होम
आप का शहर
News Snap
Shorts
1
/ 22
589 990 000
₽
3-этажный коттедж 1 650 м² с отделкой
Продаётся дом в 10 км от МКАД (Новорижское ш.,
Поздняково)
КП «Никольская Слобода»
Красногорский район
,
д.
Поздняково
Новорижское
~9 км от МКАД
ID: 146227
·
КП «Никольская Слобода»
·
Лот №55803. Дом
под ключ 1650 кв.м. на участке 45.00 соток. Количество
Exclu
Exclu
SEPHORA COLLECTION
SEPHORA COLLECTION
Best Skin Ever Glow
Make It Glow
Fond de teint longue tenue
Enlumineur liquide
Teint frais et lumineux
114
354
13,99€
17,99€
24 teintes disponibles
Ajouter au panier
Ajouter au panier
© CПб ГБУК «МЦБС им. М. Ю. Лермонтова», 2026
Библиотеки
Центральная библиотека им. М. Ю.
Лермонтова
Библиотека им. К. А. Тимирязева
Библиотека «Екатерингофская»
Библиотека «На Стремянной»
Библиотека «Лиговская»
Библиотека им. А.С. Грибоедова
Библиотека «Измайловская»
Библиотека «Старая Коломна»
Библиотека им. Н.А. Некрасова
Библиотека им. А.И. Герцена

• [What this task involves]: A single figure is the whole answer here: the number of lines in the records above that include "Новорижское".

• [Answer to this problem]: 2